* What this task involves
Could you set down every entry exactly as it stands, without the images?

* Supplied entries
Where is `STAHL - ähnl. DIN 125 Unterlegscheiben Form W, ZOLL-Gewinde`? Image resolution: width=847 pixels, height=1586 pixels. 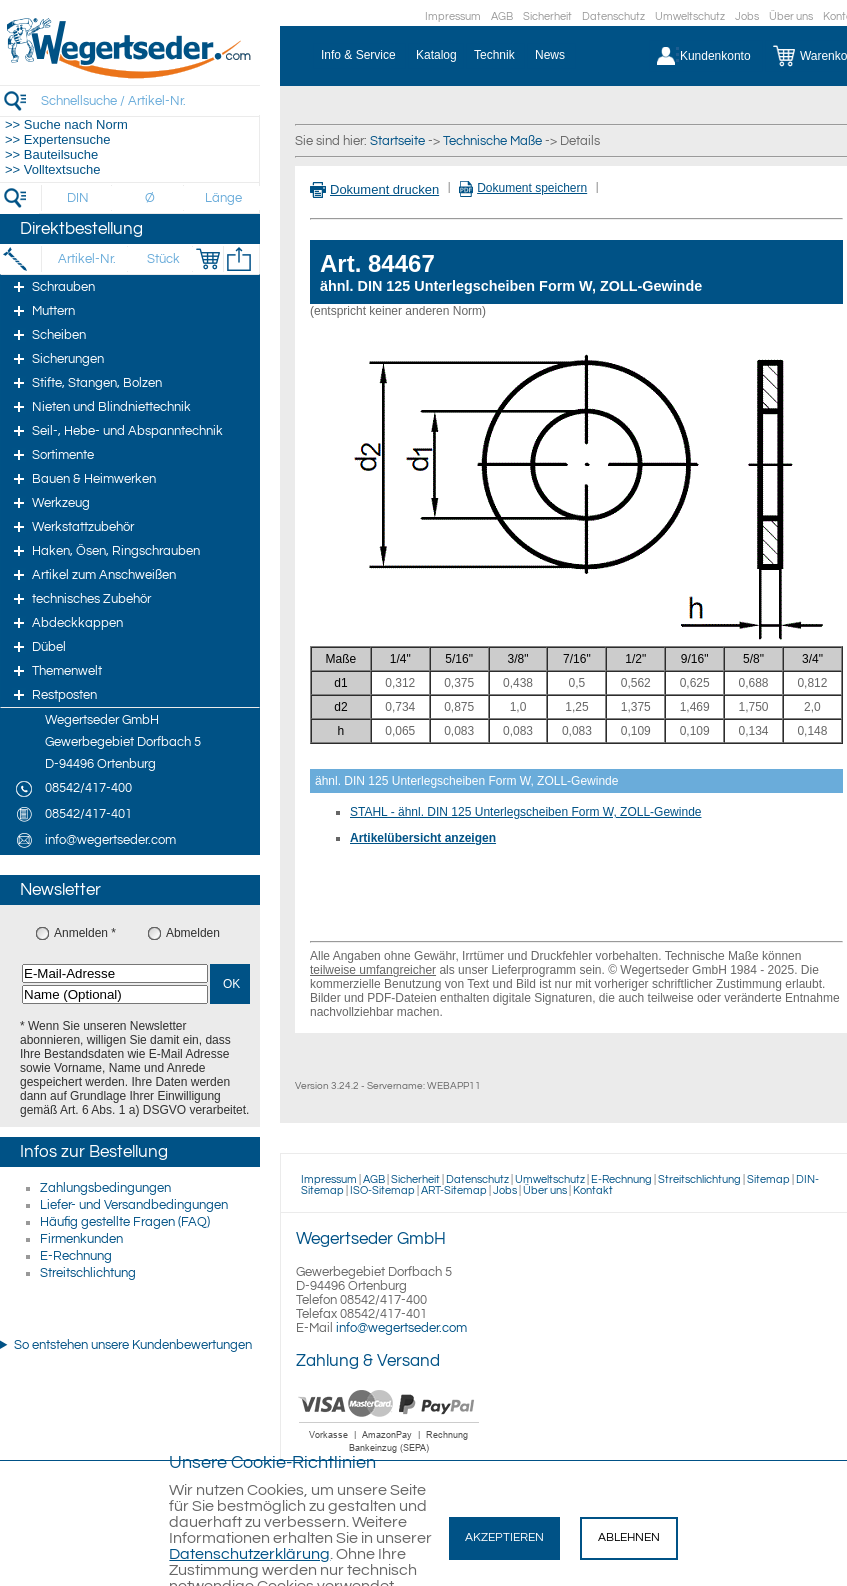
STAHL - ähnl. DIN 125 Unterlegscheiben Form W, ZOLL-Gewinde is located at coordinates (525, 812).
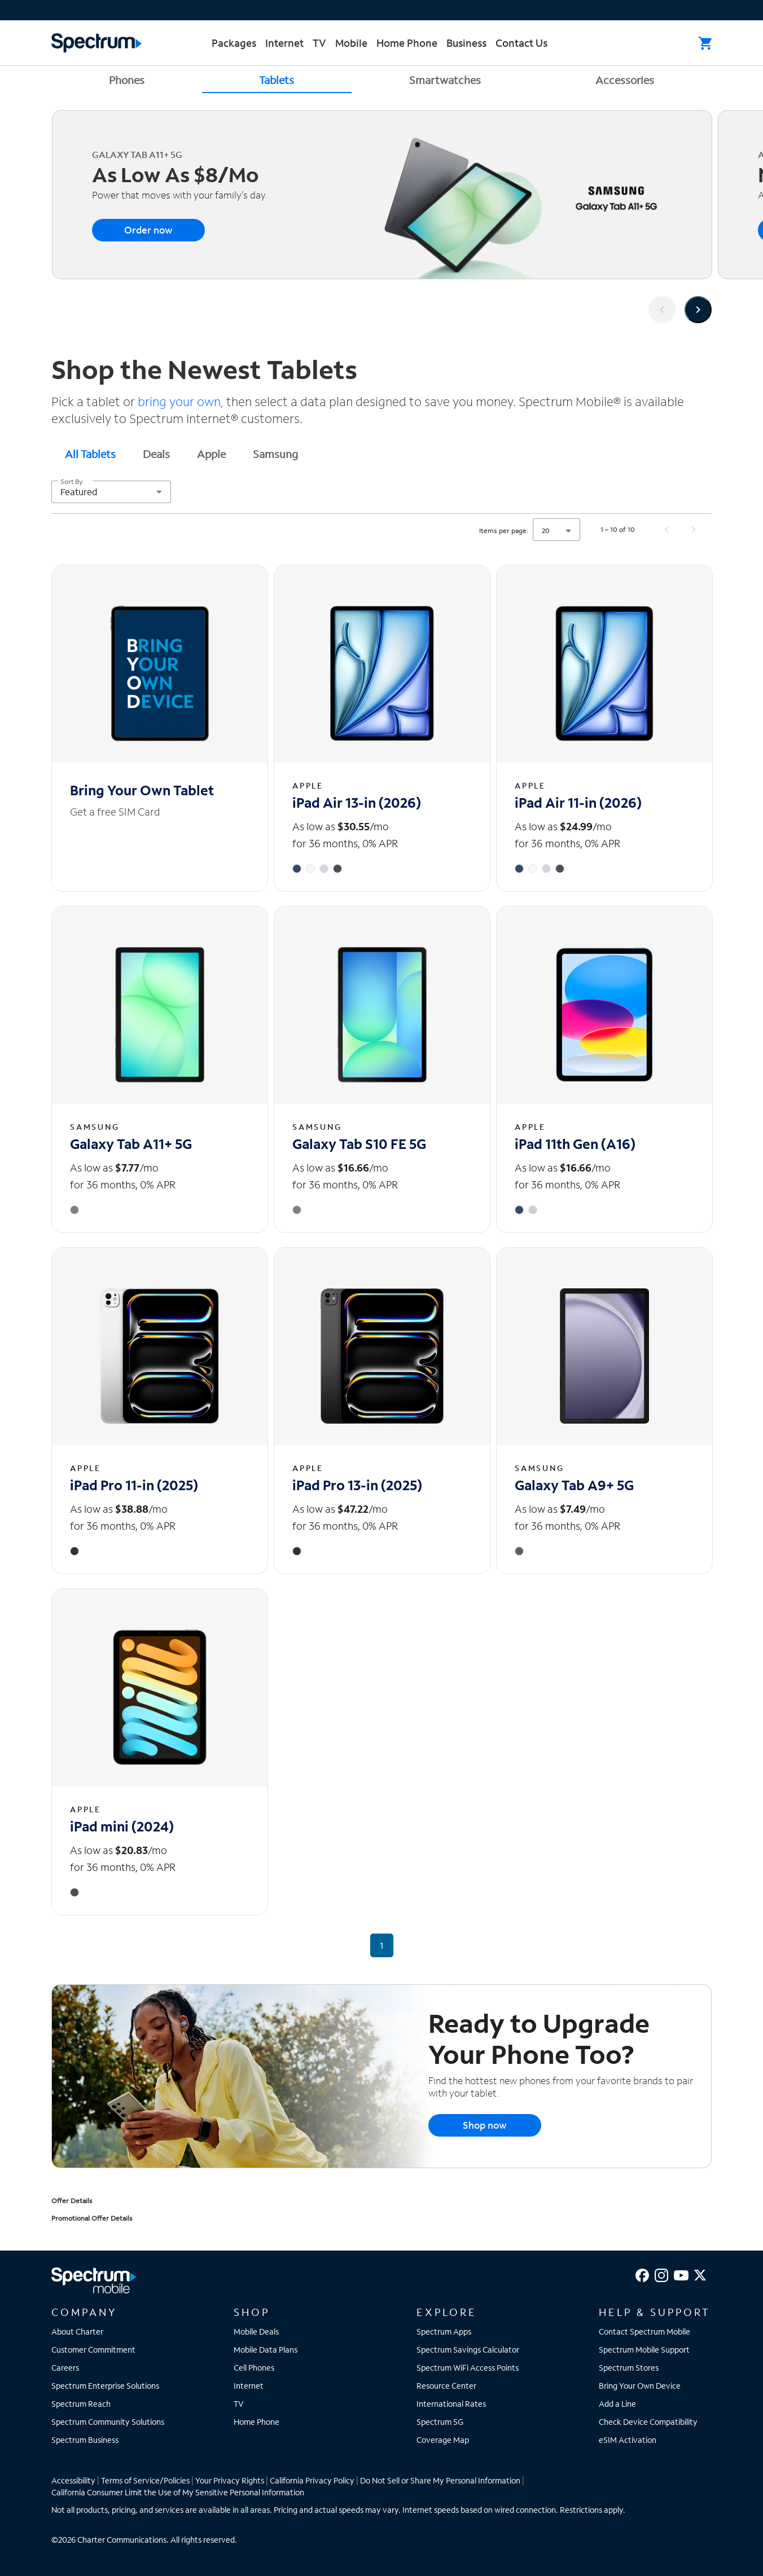 This screenshot has height=2576, width=763. Describe the element at coordinates (578, 802) in the screenshot. I see `iPad Air 11-in (2026) [iPad Air 11-in (2026) - View details]` at that location.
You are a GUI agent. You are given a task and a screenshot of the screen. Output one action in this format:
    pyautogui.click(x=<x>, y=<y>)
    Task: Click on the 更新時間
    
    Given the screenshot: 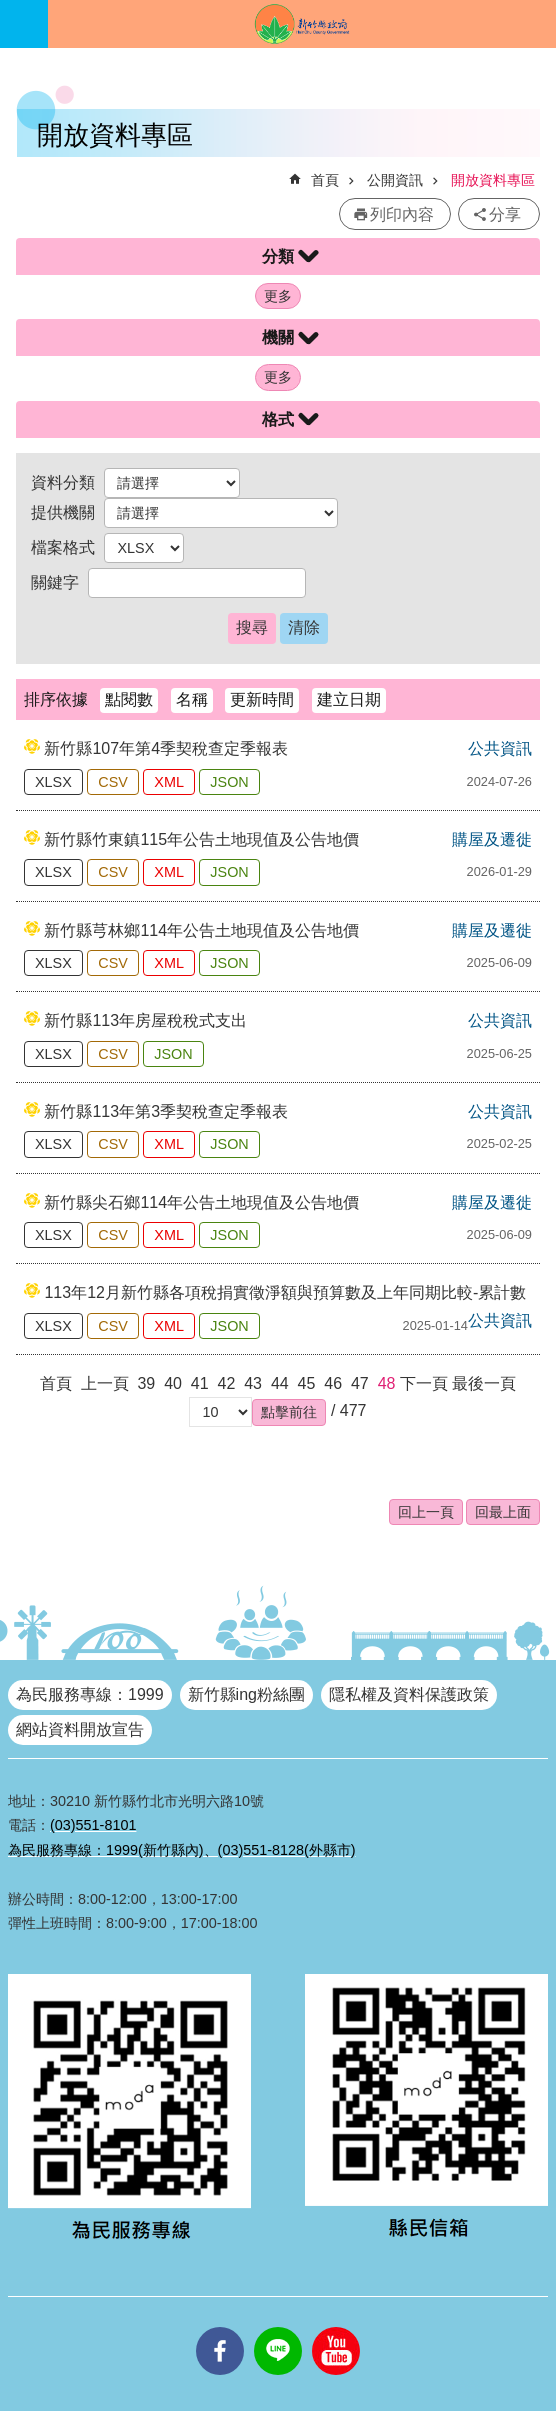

* Solution
Where is `STAHL - ähnl. DIN 125 Unterlegscheiben Form W, ZOLL-Gewinde`? Image resolution: width=847 pixels, height=1586 pixels. 
STAHL - ähnl. DIN 125 Unterlegscheiben Form W, ZOLL-Gewinde is located at coordinates (525, 812).
 This screenshot has height=2576, width=763. Describe the element at coordinates (578, 802) in the screenshot. I see `iPad Air 11-in (2026) [iPad Air 11-in (2026) - View details]` at that location.
You are a GUI agent. You are given a task and a screenshot of the screen. Output one action in this format:
    pyautogui.click(x=<x>, y=<y>)
    Task: Click on the 更新時間
    
    Given the screenshot: 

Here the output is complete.